→ What is expected:
Print, exactly and without pictures, the lines from the one where "Los sistemas SIEM" appears down to the end of the entries.
━━ Material provided
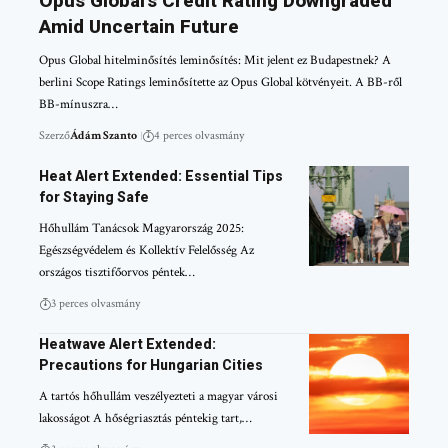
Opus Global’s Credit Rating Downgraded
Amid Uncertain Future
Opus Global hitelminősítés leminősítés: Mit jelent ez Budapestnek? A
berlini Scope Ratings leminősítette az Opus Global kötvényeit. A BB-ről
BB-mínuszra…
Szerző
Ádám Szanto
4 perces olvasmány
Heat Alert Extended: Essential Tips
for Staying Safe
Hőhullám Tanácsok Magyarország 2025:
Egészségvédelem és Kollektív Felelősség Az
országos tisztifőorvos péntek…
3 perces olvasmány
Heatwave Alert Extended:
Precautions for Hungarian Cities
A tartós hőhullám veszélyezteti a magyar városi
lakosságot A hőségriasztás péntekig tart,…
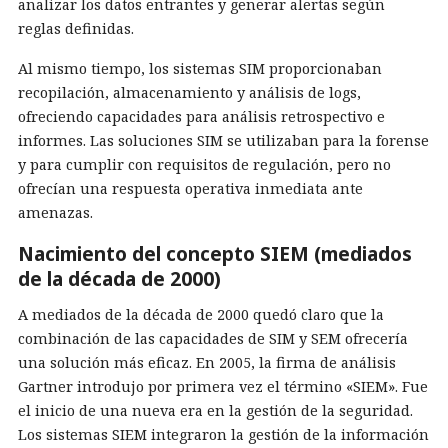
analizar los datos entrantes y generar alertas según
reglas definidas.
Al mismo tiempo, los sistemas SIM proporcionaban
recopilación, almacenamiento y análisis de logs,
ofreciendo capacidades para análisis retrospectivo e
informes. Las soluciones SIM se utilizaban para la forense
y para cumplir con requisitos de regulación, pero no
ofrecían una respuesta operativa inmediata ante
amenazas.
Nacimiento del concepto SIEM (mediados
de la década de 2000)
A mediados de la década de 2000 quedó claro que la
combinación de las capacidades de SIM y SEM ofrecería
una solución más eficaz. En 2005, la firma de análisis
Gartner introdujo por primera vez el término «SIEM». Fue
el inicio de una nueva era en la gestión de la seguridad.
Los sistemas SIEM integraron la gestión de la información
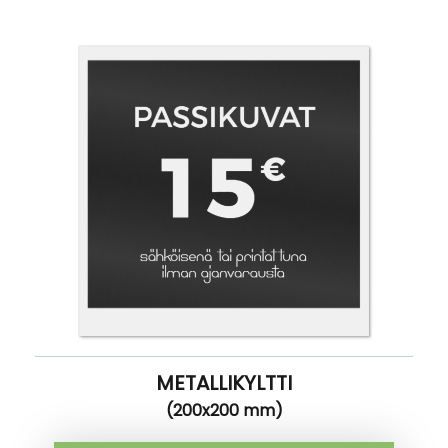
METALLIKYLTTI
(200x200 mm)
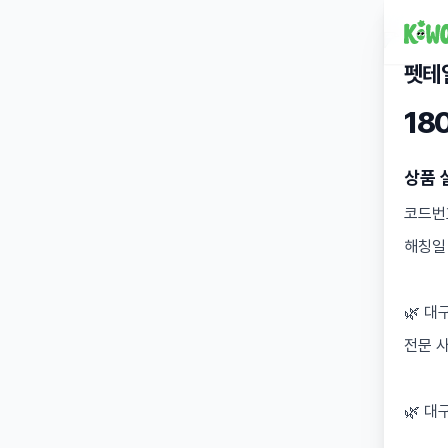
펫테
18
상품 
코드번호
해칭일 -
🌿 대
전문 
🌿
━━━━
→ Answer area:
Los sistemas SIEM integraron la gestión de la información
METALLIKYLTTI
(200x200 mm)
펫테
18
상품 
코드번호
해칭일 -
🌿 대
전문 
🌿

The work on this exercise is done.